▶ [TASK INSTRUCTIONS] Retype exactly the stretch of lines that begins at the line containing "Звоню, иду на" and ends at the last line of the data, with no other lines.

/---

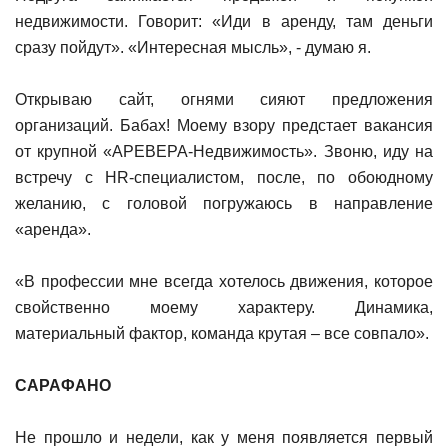
недвижимости. Говорит: «Иди в аренду, там деньги
сразу пойдут». «Интересная мысль», - думаю я.
Открываю сайт, огнями сияют предложения
организаций. Бабах! Моему взору предстает вакансия
от крупной «АРЕВЕРА-Недвижимость». Звоню, иду на
встречу с HR-специалистом, после, по обоюдному
желанию, с головой погружаюсь в направление
«аренда».
«В профессии мне всегда хотелось движения, которое
свойственно моему характеру. Динамика,
материальный фактор, команда крутая – все совпало».
САРАФАНО
Не прошло и недели, как у меня появляется первый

\---

▶ [REPLY]
от крупной «АРЕВЕРА-Недвижимость». Звоню, иду на
встречу с HR-специалистом, после, по обоюдному
желанию, с головой погружаюсь в направление
«аренда».
«В профессии мне всегда хотелось движения, которое
свойственно моему характеру. Динамика,
материальный фактор, команда крутая – все совпало».
САРАФАНО
Не прошло и недели, как у меня появляется первый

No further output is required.